Berpikir kritis membantu mahasiswa dalam memahami materi perkuliahan secara lebih mendalam. Mahasiswa tidak hanya menerima informasi secara pasif, tetapi mampu mengajukan pertanyaan, menghubungkan konsep, serta menarik kesimpulan berdasarkan data dan fakta. Kemampuan ini sangat penting dalam menunjang keberhasilan akademik.

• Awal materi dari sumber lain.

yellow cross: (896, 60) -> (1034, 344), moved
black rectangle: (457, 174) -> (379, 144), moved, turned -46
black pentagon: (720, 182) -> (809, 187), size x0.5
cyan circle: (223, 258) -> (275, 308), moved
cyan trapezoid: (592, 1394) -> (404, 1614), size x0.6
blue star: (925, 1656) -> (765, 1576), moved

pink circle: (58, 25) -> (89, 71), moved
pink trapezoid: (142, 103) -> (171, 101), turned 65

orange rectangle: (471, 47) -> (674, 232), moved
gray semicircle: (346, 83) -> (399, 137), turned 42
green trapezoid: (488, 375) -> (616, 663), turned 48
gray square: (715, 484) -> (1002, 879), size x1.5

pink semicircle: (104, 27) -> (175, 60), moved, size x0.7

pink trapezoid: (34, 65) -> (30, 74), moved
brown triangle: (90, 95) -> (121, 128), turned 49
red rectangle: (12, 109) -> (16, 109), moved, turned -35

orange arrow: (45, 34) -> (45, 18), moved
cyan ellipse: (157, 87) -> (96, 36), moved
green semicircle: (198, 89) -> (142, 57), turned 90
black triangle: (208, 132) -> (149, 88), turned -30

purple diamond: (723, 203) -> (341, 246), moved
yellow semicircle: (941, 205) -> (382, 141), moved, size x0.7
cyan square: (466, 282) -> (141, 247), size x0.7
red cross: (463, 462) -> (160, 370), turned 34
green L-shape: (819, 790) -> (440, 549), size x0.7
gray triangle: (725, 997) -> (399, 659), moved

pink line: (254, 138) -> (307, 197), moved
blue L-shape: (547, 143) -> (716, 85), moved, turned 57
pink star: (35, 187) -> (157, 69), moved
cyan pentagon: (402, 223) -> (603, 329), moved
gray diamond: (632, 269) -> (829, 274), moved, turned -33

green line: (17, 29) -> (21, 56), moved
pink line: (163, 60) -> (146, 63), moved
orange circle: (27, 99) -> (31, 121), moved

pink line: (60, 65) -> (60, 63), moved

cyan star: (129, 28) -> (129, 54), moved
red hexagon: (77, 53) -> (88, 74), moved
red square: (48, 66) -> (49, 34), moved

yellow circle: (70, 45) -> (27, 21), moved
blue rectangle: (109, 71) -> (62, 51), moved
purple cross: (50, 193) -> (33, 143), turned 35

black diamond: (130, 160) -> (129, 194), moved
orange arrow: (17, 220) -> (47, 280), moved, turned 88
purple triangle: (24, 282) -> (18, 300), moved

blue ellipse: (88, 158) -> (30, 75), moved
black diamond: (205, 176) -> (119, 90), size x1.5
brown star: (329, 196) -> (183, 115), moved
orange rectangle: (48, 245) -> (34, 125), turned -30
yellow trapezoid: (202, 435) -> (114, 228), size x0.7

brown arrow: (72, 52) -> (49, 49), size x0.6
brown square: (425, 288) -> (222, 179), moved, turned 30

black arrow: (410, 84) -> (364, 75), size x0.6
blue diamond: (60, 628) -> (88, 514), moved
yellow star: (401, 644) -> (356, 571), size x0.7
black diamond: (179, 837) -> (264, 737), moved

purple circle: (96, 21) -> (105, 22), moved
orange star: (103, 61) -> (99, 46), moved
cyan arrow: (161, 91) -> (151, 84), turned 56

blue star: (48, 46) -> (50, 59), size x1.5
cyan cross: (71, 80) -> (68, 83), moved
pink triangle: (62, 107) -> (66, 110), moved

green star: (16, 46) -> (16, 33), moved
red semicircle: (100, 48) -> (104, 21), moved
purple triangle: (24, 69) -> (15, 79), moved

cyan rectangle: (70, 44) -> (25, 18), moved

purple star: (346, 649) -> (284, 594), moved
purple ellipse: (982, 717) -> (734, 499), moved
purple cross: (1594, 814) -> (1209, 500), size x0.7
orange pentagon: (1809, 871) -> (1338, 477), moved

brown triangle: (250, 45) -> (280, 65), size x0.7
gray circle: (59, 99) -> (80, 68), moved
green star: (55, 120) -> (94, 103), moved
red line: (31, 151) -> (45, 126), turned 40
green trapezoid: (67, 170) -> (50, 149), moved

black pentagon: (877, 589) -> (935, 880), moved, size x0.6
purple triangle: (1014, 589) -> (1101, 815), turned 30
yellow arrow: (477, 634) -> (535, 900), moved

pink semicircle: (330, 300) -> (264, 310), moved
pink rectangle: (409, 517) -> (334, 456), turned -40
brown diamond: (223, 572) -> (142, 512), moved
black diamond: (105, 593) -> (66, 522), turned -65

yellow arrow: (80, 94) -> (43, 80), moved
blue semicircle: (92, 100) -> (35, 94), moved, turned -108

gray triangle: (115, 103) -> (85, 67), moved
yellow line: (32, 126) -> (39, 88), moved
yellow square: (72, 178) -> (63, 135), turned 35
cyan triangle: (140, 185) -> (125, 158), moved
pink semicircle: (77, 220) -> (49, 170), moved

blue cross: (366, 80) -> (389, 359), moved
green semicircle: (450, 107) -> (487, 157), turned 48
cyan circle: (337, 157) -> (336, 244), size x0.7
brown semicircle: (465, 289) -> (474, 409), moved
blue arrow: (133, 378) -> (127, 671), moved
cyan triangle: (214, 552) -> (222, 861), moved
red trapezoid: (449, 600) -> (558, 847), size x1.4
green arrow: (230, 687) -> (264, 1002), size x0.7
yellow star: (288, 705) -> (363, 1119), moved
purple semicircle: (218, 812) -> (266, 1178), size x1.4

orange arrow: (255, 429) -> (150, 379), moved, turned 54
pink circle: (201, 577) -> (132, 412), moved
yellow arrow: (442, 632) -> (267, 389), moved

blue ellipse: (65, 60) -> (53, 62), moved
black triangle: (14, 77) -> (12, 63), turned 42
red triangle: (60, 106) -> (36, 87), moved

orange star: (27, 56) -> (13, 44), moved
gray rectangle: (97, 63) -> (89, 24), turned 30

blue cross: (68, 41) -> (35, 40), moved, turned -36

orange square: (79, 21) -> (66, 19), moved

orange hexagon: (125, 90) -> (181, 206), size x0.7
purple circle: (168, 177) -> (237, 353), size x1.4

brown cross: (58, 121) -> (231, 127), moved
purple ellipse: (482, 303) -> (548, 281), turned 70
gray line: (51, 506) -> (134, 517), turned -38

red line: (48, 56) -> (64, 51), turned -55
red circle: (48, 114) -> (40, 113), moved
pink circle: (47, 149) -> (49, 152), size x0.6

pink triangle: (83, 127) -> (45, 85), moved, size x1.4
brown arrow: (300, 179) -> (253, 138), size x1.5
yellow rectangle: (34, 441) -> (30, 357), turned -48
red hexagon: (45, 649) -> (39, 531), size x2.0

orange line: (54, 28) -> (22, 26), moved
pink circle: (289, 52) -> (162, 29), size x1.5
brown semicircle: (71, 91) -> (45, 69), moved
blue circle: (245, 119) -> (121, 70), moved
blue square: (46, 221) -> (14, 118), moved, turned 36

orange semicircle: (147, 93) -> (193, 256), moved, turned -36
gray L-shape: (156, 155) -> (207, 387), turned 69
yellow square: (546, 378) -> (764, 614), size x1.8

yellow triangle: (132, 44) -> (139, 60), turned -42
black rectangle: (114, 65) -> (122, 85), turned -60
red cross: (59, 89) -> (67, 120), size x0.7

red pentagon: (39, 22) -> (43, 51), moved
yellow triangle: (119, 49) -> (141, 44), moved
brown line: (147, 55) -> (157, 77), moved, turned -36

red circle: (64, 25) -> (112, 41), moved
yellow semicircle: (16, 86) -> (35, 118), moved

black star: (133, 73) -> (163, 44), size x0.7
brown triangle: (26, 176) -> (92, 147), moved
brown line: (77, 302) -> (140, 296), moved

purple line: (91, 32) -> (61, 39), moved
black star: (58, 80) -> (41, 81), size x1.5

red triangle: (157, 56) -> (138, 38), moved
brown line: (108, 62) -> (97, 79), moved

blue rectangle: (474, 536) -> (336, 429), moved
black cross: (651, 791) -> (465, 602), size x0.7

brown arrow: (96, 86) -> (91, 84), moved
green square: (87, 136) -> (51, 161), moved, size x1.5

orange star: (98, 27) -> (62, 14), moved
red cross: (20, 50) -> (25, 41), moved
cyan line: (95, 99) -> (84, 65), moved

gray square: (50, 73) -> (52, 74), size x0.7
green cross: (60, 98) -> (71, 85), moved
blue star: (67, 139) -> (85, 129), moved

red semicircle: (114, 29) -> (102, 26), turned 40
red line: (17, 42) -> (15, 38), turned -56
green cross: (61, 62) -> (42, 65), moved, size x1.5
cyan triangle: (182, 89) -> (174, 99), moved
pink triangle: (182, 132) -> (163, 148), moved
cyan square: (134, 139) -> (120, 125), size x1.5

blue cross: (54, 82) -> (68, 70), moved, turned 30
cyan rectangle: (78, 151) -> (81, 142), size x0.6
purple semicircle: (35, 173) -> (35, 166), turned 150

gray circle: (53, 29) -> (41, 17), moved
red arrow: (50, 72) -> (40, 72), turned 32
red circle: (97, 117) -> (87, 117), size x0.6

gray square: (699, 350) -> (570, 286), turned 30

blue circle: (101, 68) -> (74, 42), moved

Selain dalam kegiatan belajar, critical thinking juga berperan penting dalam kehidupan sehari-hari. Mahasiswa yang memiliki kemampuan berpikir kritis akan lebih bijak dalam menyaring informasi, terutama di era digital yang rentan terhadap penyebaran hoaks dan informasi menyesatkan. Sikap kritis membantu mahasiswa mengambil keputusan secara tepat dan bertanggung jawab.
Pengembangan kemampuan berpikir kritis dapat dilakukan melalui berbagai metode pembelajaran, seperti diskusi, studi kasus, dan pembelajaran berbasis masalah. Peran dosen sebagai fasilitator sangat penting dalam menciptakan suasana belajar yang mendorong mahasiswa untuk aktif berpikir dan berpendapat.
Dengan memiliki kemampuan critical thinking yang baik, mahasiswa diharapkan mampu menjadi individu yang adaptif, inovatif, dan siap menghadapi tantangan masa depan. Kemampuan ini tidak hanya bermanfaat dalam dunia akademik, tetapi juga menjadi bekal penting dalam dunia kerja dan kehidupan bermasyarakat.